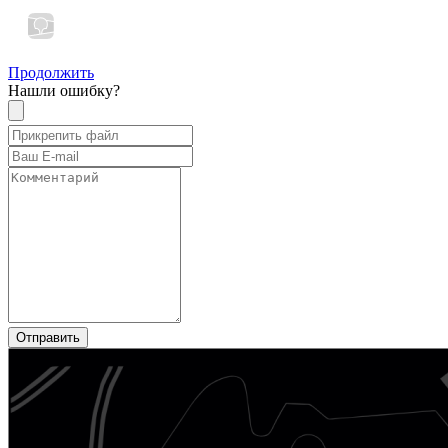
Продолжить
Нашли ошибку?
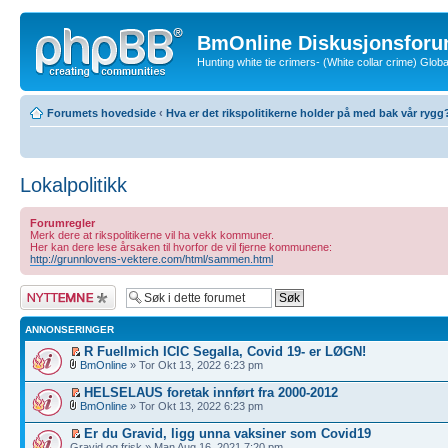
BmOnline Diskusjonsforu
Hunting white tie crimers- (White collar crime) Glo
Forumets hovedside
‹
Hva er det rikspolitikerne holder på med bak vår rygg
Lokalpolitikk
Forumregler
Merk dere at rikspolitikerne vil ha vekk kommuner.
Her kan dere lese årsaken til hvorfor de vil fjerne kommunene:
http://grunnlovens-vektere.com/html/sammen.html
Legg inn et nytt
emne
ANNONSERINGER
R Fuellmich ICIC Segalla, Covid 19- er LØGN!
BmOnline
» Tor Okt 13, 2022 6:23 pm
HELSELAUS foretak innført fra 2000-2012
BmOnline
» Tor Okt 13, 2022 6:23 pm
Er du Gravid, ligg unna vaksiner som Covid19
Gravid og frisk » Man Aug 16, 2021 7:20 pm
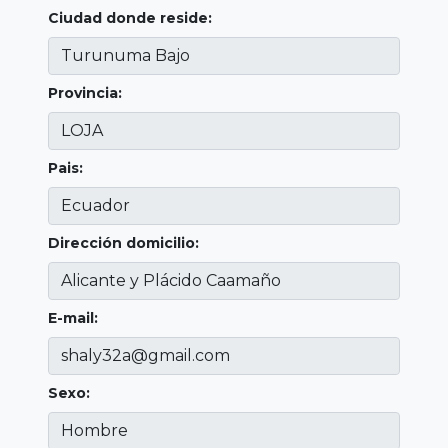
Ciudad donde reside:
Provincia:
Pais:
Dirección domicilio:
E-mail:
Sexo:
--
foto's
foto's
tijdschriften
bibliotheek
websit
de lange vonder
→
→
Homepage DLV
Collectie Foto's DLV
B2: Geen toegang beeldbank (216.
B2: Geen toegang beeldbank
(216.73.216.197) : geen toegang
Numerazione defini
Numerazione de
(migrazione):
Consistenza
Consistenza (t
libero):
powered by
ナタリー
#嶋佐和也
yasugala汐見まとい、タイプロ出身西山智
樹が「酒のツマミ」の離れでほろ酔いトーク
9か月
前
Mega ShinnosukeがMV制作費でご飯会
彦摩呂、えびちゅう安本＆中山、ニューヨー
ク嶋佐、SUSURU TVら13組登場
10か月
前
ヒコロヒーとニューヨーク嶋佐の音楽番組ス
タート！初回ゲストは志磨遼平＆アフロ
--
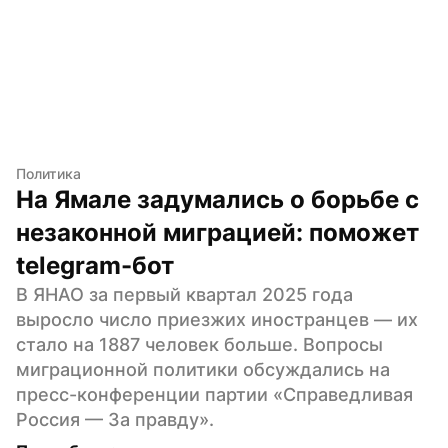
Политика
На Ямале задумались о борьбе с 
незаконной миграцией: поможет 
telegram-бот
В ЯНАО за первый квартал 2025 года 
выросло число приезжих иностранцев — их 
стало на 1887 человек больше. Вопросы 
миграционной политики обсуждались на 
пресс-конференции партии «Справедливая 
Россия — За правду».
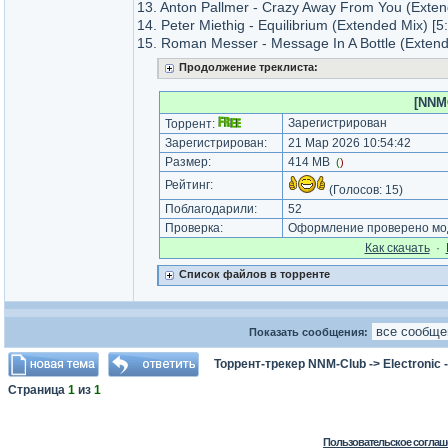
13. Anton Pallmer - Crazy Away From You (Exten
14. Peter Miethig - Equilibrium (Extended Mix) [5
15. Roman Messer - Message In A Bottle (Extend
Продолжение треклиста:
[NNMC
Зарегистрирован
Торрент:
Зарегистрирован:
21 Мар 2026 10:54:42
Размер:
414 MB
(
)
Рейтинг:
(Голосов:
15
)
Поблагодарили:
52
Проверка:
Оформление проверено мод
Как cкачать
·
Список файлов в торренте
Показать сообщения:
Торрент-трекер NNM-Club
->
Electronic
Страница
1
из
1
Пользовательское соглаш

Work request
Go through the entries above and report each line with the string "Numerazione" in it.

Task result
Numerazione defini
Numerazione de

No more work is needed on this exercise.